Dutch War of 1672–78

Dutch War of 1672–78

 

the name, in the historical literature, of the war between coalitions of states, led by France on one side and the United Provinces (the Dutch republic) on the other. France, dissatisfied with the results of the War of Devolution of 1667, initiated the war.

This second aggressive war of Louis XIV reflected the French-Dutch colonial and commercial rivalry and the attempt by France to consolidate its hegemony in Europe. France drew England (1670) and Sweden (1672) into the anti-Dutch alliance. In 1672, England began a naval war and France began a land war.. The French army, led by first-class generals (Turenne, Condé, and others), took a series of important Dutch fortresses and advanced deep into the country, directly threatening Amsterdam. The Dutch succeeded in stopping the advancement of the French troops only by opening the sluices of the dikes and flooding part of the country. William III of Orange was placed at the head of the Dutch armed forces.

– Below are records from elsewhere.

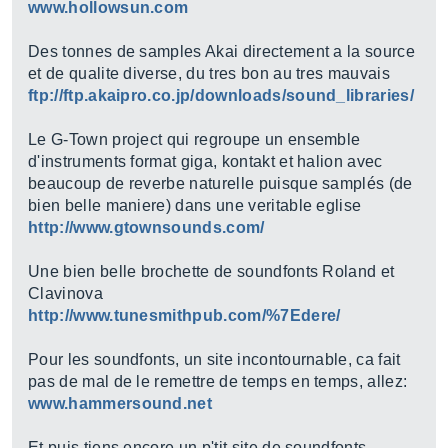
www.hollowsun.com
Des tonnes de samples Akai directement a la source
et de qualite diverse, du tres bon au tres mauvais
ftp://ftp.akaipro.co.jp/downloads/sound_libraries/
Le G-Town project qui regroupe un ensemble
d'instruments format giga, kontakt et halion avec
beaucoup de reverbe naturelle puisque samplés (de
bien belle maniere) dans une veritable eglise
http://www.gtownsounds.com/
Une bien belle brochette de soundfonts Roland et
Clavinova
http://www.tunesmithpub.com/%7Edere/
Pour les soundfonts, un site incontournable, ca fait
pas de mal de le remettre de temps en temps, allez:
www.hammersound.net
Et puis tiens encore un p'tit site de soundfonts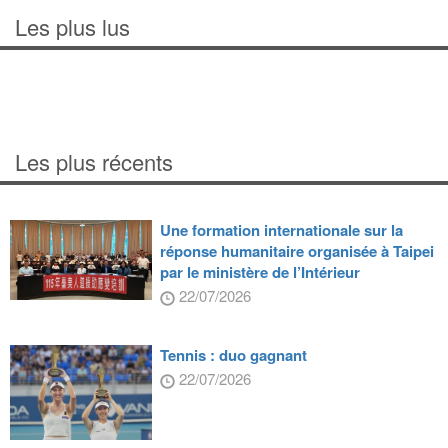
Les plus lus
Les plus récents
Une formation internationale sur la
réponse humanitaire organisée à Taipei
par le ministère de l’Intérieur
22/07/2026
Tennis : duo gagnant
22/07/2026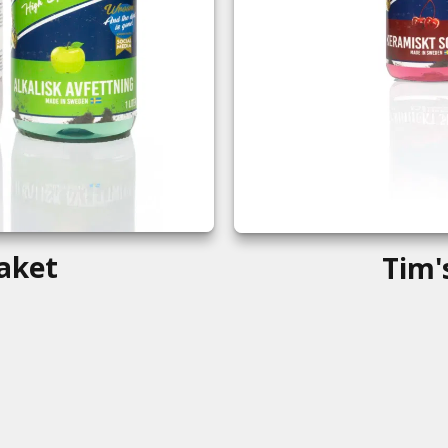
aket
Tim'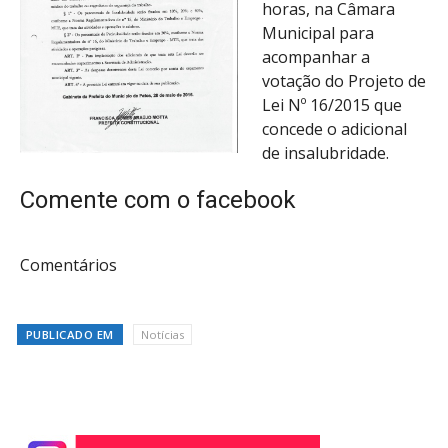
horas, na Câmara
Municipal para
acompanhar a
votação do Projeto de
Lei Nº 16/2015 que
concede o adicional
de insalubridade.
Comente com o facebook
Comentários
PUBLICADO EM
Notícias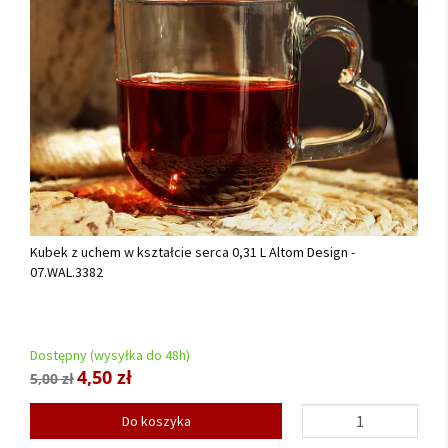
Kubek z uchem w kształcie serca 0,31 L Altom Design -
07.WAL.3382
Dostępny (wysyłka do 48h)
4,50 zł
5,00 zł
Do koszyka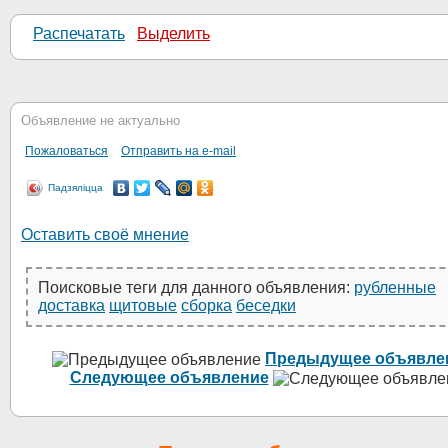
Распечатать
Выделить
Объявление не актуально
Пожаловаться
Отправить на e-mail
Падзяліцца
Оставить своё мнение
Поисковые теги для данного объявления:
рубленные
доставка
щитовые
сборка
беседки
Предыдущее объявле
Следующее объявление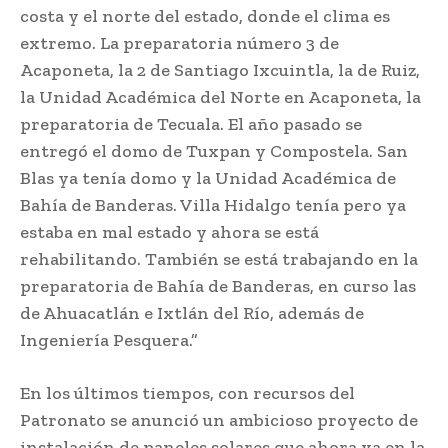
costa y el norte del estado, donde el clima es
extremo. La preparatoria número 3 de
Acaponeta, la 2 de Santiago Ixcuintla, la de Ruiz,
la Unidad Académica del Norte en Acaponeta, la
preparatoria de Tecuala. El año pasado se
entregó el domo de Tuxpan y Compostela. San
Blas ya tenía domo y la Unidad Académica de
Bahía de Banderas. Villa Hidalgo tenía pero ya
estaba en mal estado y ahora se está
rehabilitando. También se está trabajando en la
preparatoria de Bahía de Banderas, en curso las
de Ahuacatlán e Ixtlán del Río, además de
Ingeniería Pesquera.”
En los últimos tiempos, con recursos del
Patronato se anunció un ambicioso proyecto de
instalación de paneles solares que ahora va en la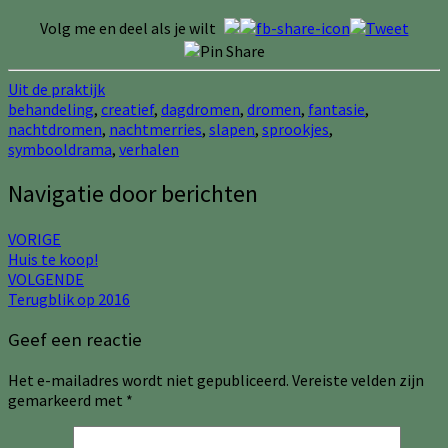
Volg me en deel als je wilt
Uit de praktijk
behandeling
,
creatief
,
dagdromen
,
dromen
,
fantasie
,
nachtdromen
,
nachtmerries
,
slapen
,
sprookjes
,
symbooldrama
,
verhalen
Navigatie door berichten
VORIGE
Huis te koop!
VOLGENDE
Terugblik op 2016
Geef een reactie
Het e-mailadres wordt niet gepubliceerd.
Vereiste velden zijn
gemarkeerd met
*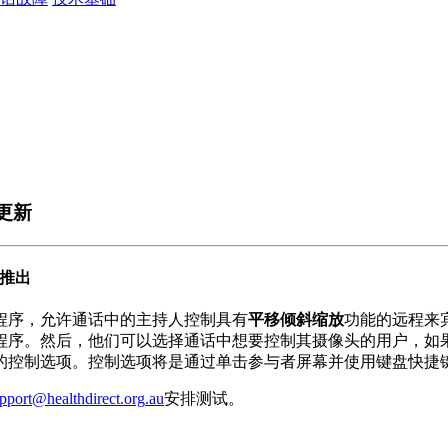
更新
推
出
程
序
，
允
许
通
话
中
的
主
持
人
控
制
具
有
平
移
倾
斜
缩
放
功
能
的
远
程
来
程
序
。
然
后
，
他
们
可
以
选
择
通
话
中
想
要
控
制
其
摄
像
头
的
用
户
，
如
的
控
制
选
项
。
控
制
选
项
将
是
通
过
单
击
参
与
者
屏
幕
并
使
用
键
盘
快
捷
pport
@
healthdirect
.
org
.
au
安
排
测
试
。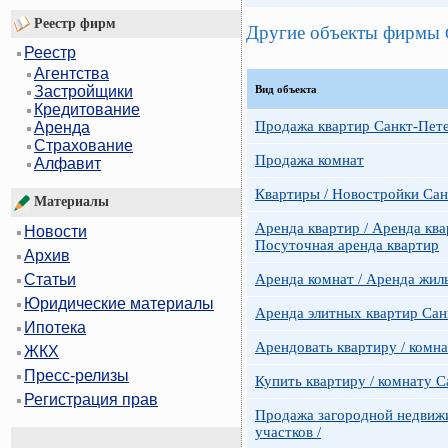
Реестр фирм
Другие объекты фирмы
Реестр
Агентства
Вид объекта
Застройщики
Кредитование
Продажа квартир Санкт-Пет
Аренда
Страхование
Продажа комнат
Алфавит
Квартиры / Новостройки Сан
Материалы
Аренда квартир / Аренда ква
Новости
Посуточная аренда квартир
Архив
Аренда комнат / Аренда жил
Статьи
Юридические материалы
Аренда элитных квартир Сан
Ипотека
Арендовать квартиру / комн
ЖКХ
Пресс-релизы
Купить квартиру / комнату 
Регистрация прав
Продажа загородной недвижи
участков /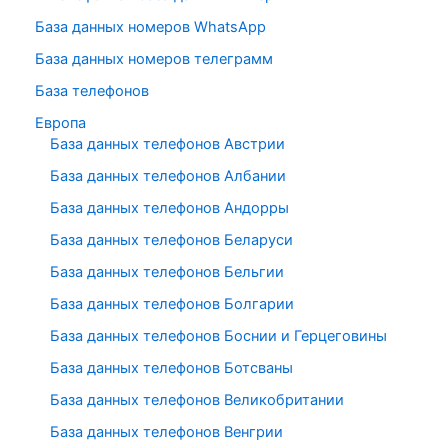
База данных номеров WhatsApp
База данных номеров телеграмм
База телефонов
Европа
База данных телефонов Австрии
База данных телефонов Албании
База данных телефонов Андорры
База данных телефонов Беларуси
База данных телефонов Бельгии
База данных телефонов Болгарии
База данных телефонов Боснии и Герцеговины
База данных телефонов Ботсваны
База данных телефонов Великобритании
База данных телефонов Венгрии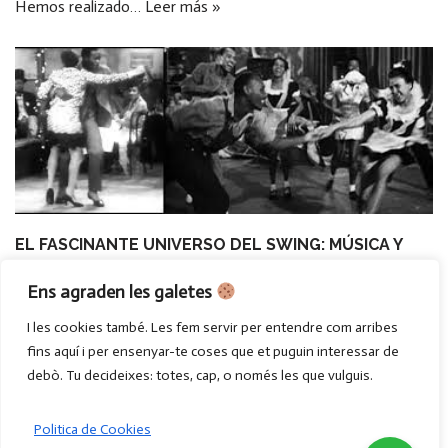
Hemos realizado…
Leer más »
EL FASCINANTE UNIVERSO DEL SWING: MÚSICA Y
BAILE
Ens agraden les galetes
por
admin
febrero 20, 2024
I les cookies també. Les fem servir per entendre com arribes
Introducción En el apasionante mundo del baile social, el
fins aquí i per ensenyar-te coses que et puguin interessar de
Swing se presenta como un género musical vibrante y diverso
debò. Tu decideixes: totes, cap, o només les que vulguis.
que ha dejado una huella indeleble…
Leer más »
Politica de Cookies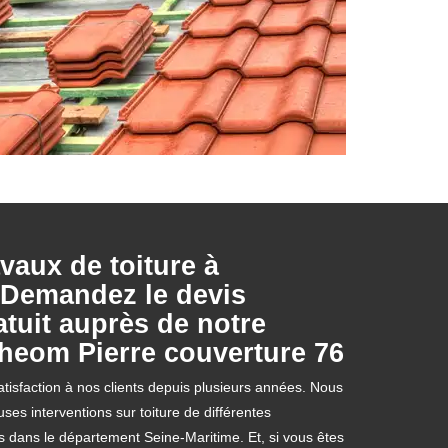
vaux de toiture à
Demandez le devis
tuit auprès de notre
Theom Pierre couverture 76
tisfaction à nos clients depuis plusieurs années. Nous
es interventions sur toiture de différentes
s dans le département Seine-Maritime. Et, si vous êtes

A combination of factors compelled Louis XIV to agree to peace (the Peace of Nijmegen of 1678–79): the formation in 1673–74 of an anti-French coalition comprising Holland, Spain, Denmark, the emperor of the Holy Roman Empire, and the majority of the princes of the Empire, including the elector of Brandenburg; England’s departure from the war in 1674; the defeat of the French troops on the Rhine and the victories of the Brandenburg troops over the Swedes in Pomerania; and a wave of popular uprisings in France itself.